## PROBLEM STATEMENT
All the lines below should appear again unchanged, though their pictures should not.

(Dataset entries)

______

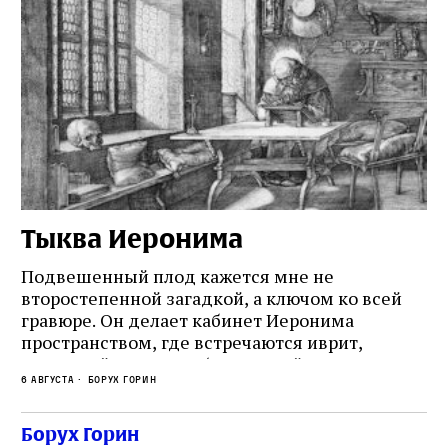
Тыква Иеронима
Н
Подвешенный плод кажется мне не
Ес
второстепенной загадкой, а ключом ко всей
Де
гравюре. Он делает кабинет Иеронима
ма
т
пространством, где встречаются иврит,
Лу
греческий и латынь; буквальный смысл и
чт
6 августа
Борух Горин
6 а
церковная традиция; филологическая
св
точность и понятность; переводчик,
ка
убеждённый в необходимости исправления, и
На
Борух Горин
ти:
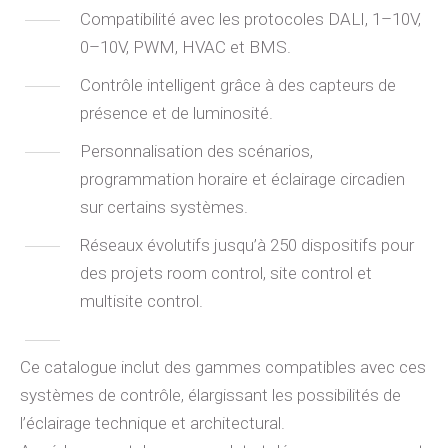
Compatibilité avec les protocoles DALI, 1–10V,
0–10V, PWM, HVAC et BMS.
Contrôle intelligent grâce à des capteurs de
présence et de luminosité.
Personnalisation des scénarios,
programmation horaire et éclairage circadien
sur certains systèmes.
Réseaux évolutifs jusqu’à 250 dispositifs pour
des projets room control, site control et
multisite control.
Ce catalogue inclut des gammes compatibles avec ces
systèmes de contrôle, élargissant les possibilités de
l’éclairage technique et architectural.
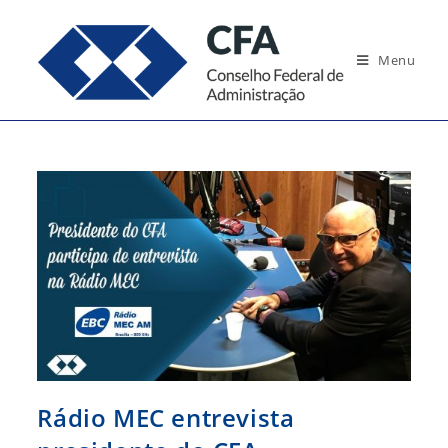
Ir
para
Menu
o
conteúdo
Rádio MEC entrevista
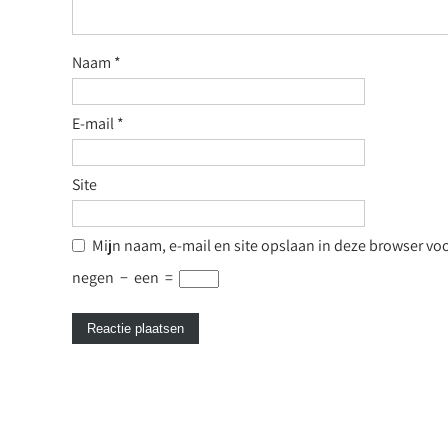
Naam
*
E-mail
*
Site
Mijn naam, e-mail en site opslaan in deze browser voo
negen
−
een
=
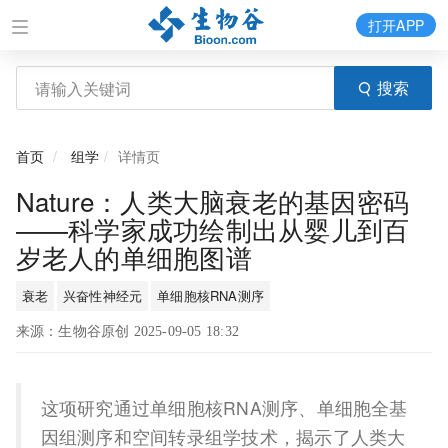
打开APP
搜索
首页
组学
详情页
Nature：人类大脑衰老的基因密码
——科学家成功绘制出从婴儿到百
岁老人的单细胞图谱
衰老
兴奋性神经元
单细胞核RNA测序
来源：生物谷原创 2025-09-05 18:32
这项研究通过单细胞核RNA测序、单细胞全基
因组测序和空间转录组学技术，揭示了人类大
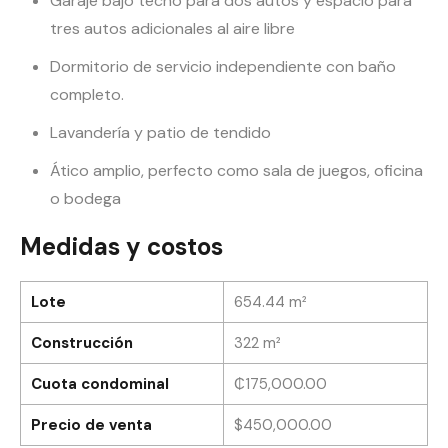
Garaje bajo techo para dos autos y espacio para
tres autos adicionales al aire libre
Dormitorio de servicio independiente con baño
completo.
Lavandería y patio de tendido
Ático amplio, perfecto como sala de juegos, oficina
o bodega
Medidas y costos
Lote
654.44 m²
Construcción
322 m²
Cuota condominal
₵175,000.00
Precio de venta
$450,000.00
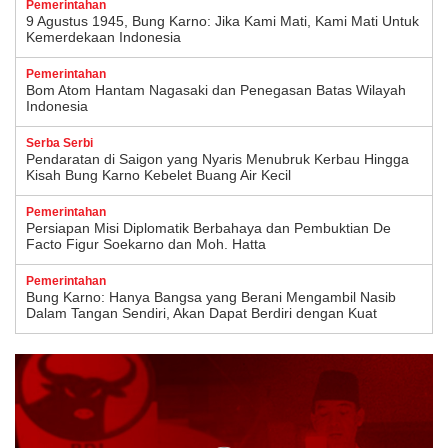
Pemerintahan
9 Agustus 1945, Bung Karno: Jika Kami Mati, Kami Mati Untuk
Kemerdekaan Indonesia
Pemerintahan
Bom Atom Hantam Nagasaki dan Penegasan Batas Wilayah
Indonesia
Serba Serbi
Pendaratan di Saigon yang Nyaris Menubruk Kerbau Hingga
Kisah Bung Karno Kebelet Buang Air Kecil
Pemerintahan
Persiapan Misi Diplomatik Berbahaya dan Pembuktian De
Facto Figur Soekarno dan Moh. Hatta
Pemerintahan
Bung Karno: Hanya Bangsa yang Berani Mengambil Nasib
Dalam Tangan Sendiri, Akan Dapat Berdiri dengan Kuat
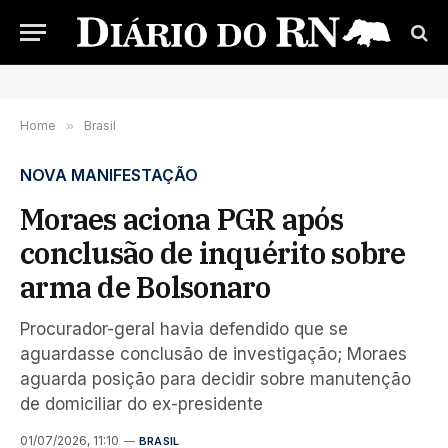
Home
»
Brasil
NOVA MANIFESTAÇÃO
Moraes aciona PGR após
conclusão de inquérito sobre
arma de Bolsonaro
Procurador-geral havia defendido que se
aguardasse conclusão de investigação; Moraes
aguarda posição para decidir sobre manutenção
de domiciliar do ex-presidente
01/07/2026, 11:10
BRASIL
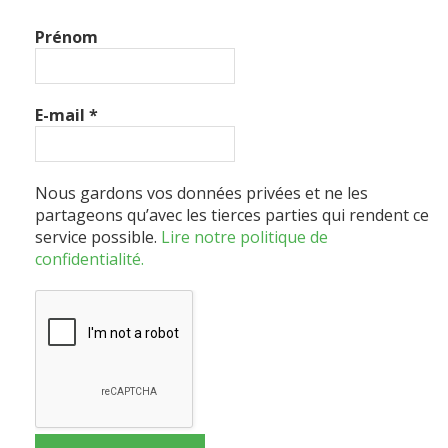
Prénom
E-mail
*
Nous gardons vos données privées et ne les
partageons qu’avec les tierces parties qui rendent ce
service possible.
Lire notre politique de
confidentialité.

______

## ANSWER SPACE
Тыква Иеронима
Н
Подвешенный плод кажется мне не
Ес
второстепенной загадкой, а ключом ко всей
Де
гравюре. Он делает кабинет Иеронима
ма
т
пространством, где встречаются иврит,
Лу
греческий и латынь; буквальный смысл и
чт
6 августа
Борух Горин
6 а
церковная традиция; филологическая
св
точность и понятность; переводчик,
ка
убеждённый в необходимости исправления, и
На
Борух Горин
ти:
Compatibilité avec les protocoles DALI, 1–10V,
0–10V, PWM, HVAC et BMS.
Contrôle intelligent grâce à des capteurs de
présence et de luminosité.
Personnalisation des scénarios,
programmation horaire et éclairage circadien
sur certains systèmes.
Réseaux évolutifs jusqu’à 250 dispositifs pour
des projets room control, site control et
multisite control.
Ce catalogue inclut des gammes compatibles avec ces
systèmes de contrôle, élargissant les possibilités de
l’éclairage technique et architectural.
Ir
para
Menu
o
conteúdo
Rádio MEC entrevista
Naam
*
E-mail
*
Site
Mijn naam, e-mail en site opslaan in deze browser voo
negen
−
een
=
打开APP
搜索
首页
组学
详情页
Nature：人类大脑衰老的基因密码
——科学家成功绘制出从婴儿到百
岁老人的单细胞图谱
衰老
兴奋性神经元
单细胞核RNA测序
来源：生物谷原创 2025-09-05 18:32
这项研究通过单细胞核RNA测序、单细胞全基
因组测序和空间转录组学技术，揭示了人类大
Garaje bajo techo para dos autos y espacio para
tres autos adicionales al aire libre
Dormitorio de servicio independiente con baño
completo.
Lavandería y patio de tendido
Ático amplio, perfecto como sala de juegos, oficina
o bodega
Medidas y costos
Lote
654.44 m²
Construcción
322 m²
Cuota condominal
₵175,000.00
Precio de venta
$450,000.00
Pemerintahan
9 Agustus 1945, Bung Karno: Jika Kami Mati, Kami Mati Untuk
Kemerdekaan Indonesia
Pemerintahan
Bom Atom Hantam Nagasaki dan Penegasan Batas Wilayah
Indonesia
Serba Serbi
Pendaratan di Saigon yang Nyaris Menubruk Kerbau Hingga
Kisah Bung Karno Kebelet Buang Air Kecil
Pemerintahan
Persiapan Misi Diplomatik Berbahaya dan Pembuktian De
Facto Figur Soekarno dan Moh. Hatta
Pemerintahan
Bung Karno: Hanya Bangsa yang Berani Mengambil Nasib
Dalam Tangan Sendiri, Akan Dapat Berdiri dengan Kuat
Home
»
Brasil
NOVA MANIFESTAÇÃO
Moraes aciona PGR após
conclusão de inquérito sobre
arma de Bolsonaro
Procurador-geral havia defendido que se
aguardasse conclusão de investigação; Moraes
aguarda posição para decidir sobre manutenção
de domiciliar do ex-presidente
01/07/2026, 11:10
BRASIL
Prénom
E-mail
*
Nous gardons vos données privées et ne les
partageons qu’avec les tierces parties qui rendent ce
service possible.
Lire notre politique de
confidentialité.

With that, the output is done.